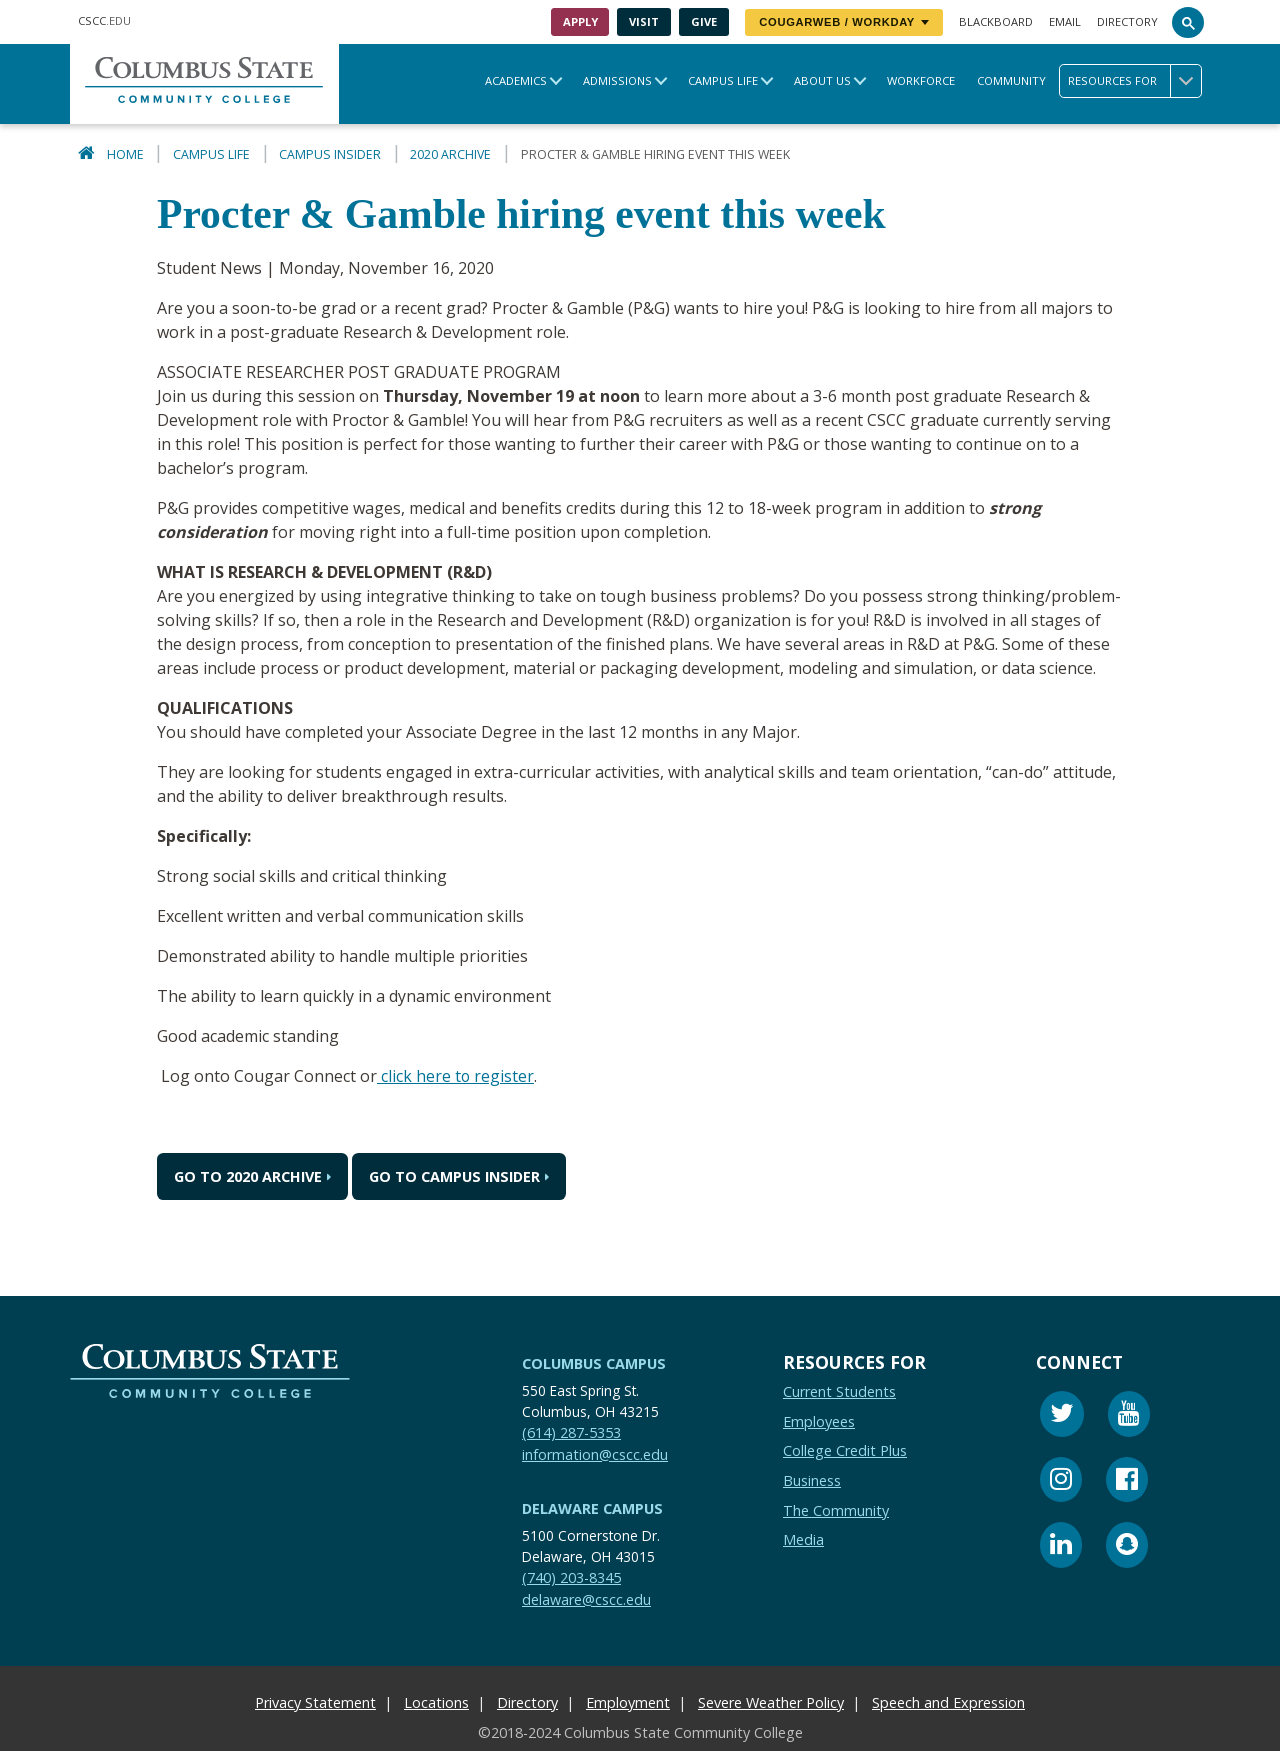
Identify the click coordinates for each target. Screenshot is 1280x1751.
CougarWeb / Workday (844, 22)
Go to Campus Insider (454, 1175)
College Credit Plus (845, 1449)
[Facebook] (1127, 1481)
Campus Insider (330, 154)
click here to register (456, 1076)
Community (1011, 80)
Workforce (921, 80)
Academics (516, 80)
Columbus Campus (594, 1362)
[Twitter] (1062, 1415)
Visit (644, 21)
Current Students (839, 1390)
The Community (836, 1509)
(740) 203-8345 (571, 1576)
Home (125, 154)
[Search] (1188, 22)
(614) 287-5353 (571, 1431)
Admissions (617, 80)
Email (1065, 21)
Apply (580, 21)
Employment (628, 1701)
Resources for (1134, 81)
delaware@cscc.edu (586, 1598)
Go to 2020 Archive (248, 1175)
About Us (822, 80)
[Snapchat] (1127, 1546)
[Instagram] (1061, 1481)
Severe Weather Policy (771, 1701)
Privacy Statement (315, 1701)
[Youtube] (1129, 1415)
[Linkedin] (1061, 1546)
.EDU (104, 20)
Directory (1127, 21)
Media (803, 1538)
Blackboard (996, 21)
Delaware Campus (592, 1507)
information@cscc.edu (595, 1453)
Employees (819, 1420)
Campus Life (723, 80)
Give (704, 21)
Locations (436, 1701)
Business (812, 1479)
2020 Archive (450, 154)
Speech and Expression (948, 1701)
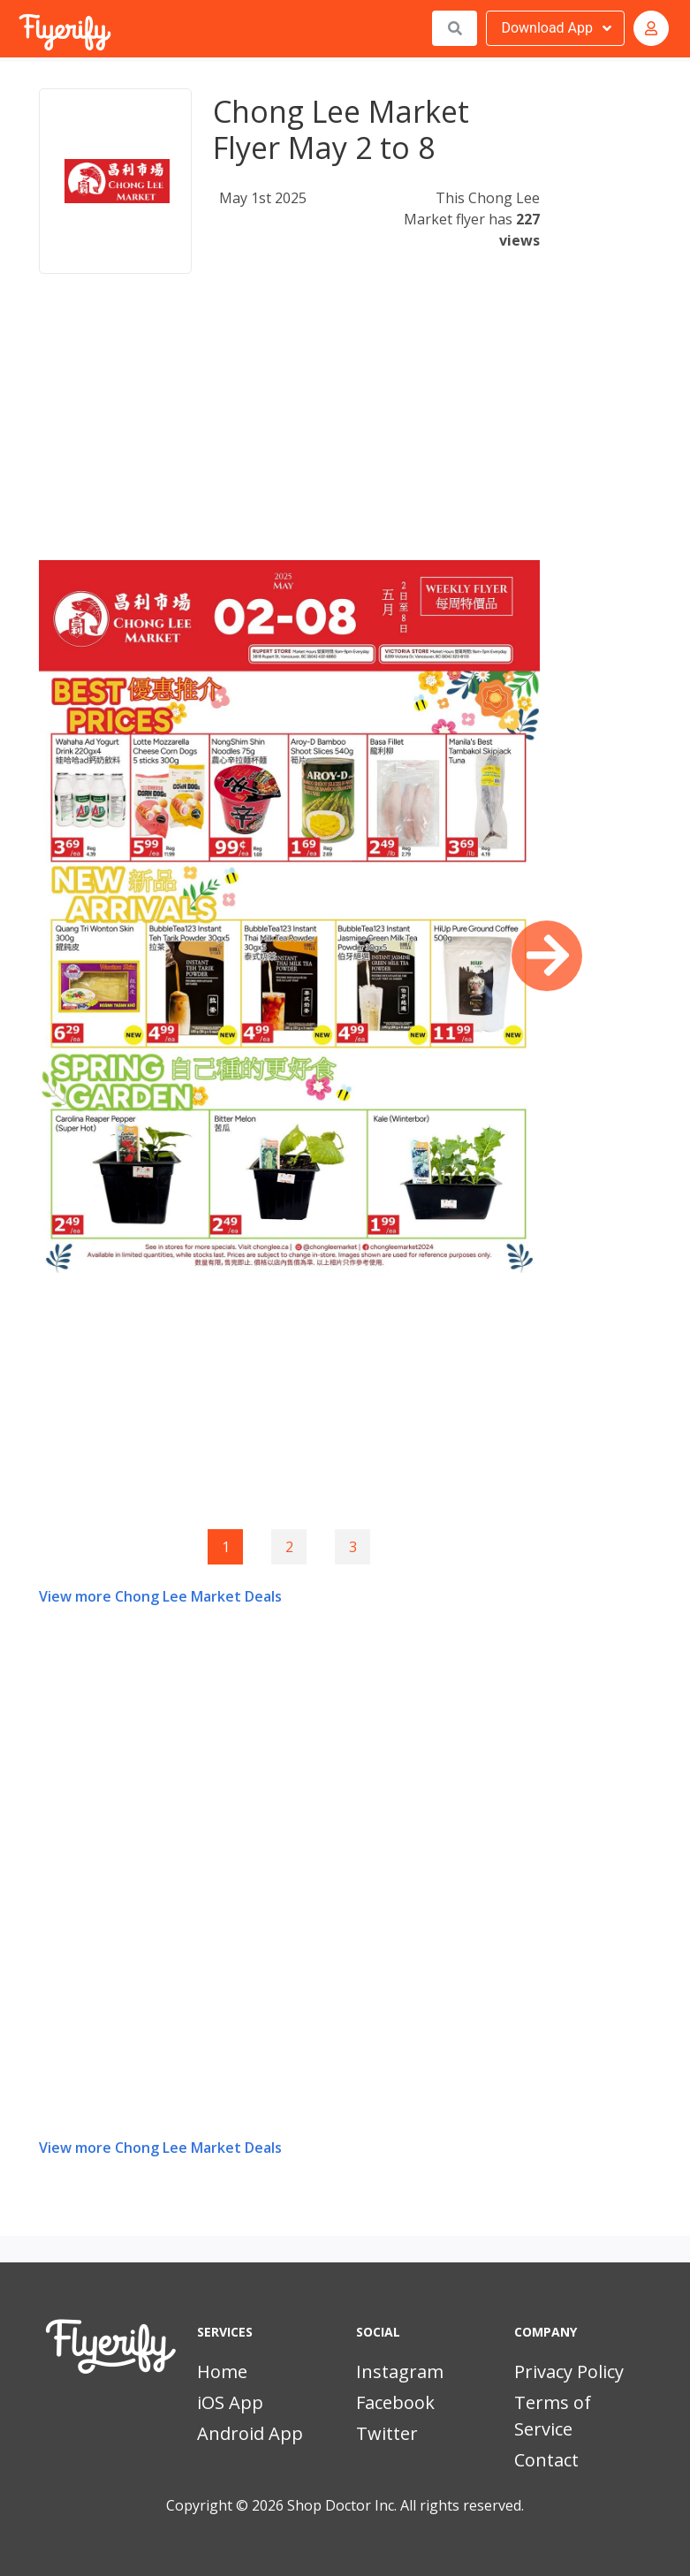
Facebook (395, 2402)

= = = = = = =

• **Exercise requirements**:
What is needed is a verbatim copy of the lines from the line with "Visit (644, 21)" through the last line of the listing, pictures excluded.

• **Exercise result**:
Visit (644, 21)
Current Students (839, 1390)
The Community (836, 1509)
(740) 203-8345 (571, 1576)
Home (125, 154)
[Search] (1188, 22)
(614) 287-5353 (571, 1431)
Admissions (617, 80)
Email (1065, 21)
Apply (580, 21)
Employment (628, 1701)
Resources for (1134, 81)
delaware@cscc.edu (586, 1598)
Go to 2020 Archive (248, 1175)
About Us (822, 80)
[Snapchat] (1127, 1546)
[Instagram] (1061, 1481)
Severe Weather Policy (771, 1701)
Privacy Statement (315, 1701)
[Youtube] (1129, 1415)
[Linkedin] (1061, 1546)
.EDU (104, 20)
Directory (1127, 21)
Media (803, 1538)
Blackboard (996, 21)
Delaware Campus (592, 1507)
information@cscc.edu (595, 1453)
Employees (819, 1420)
Campus Life (723, 80)
Give (704, 21)
Locations (436, 1701)
Business (812, 1479)
2020 Archive (450, 154)
Speech and Expression (948, 1701)
Facebook (395, 2402)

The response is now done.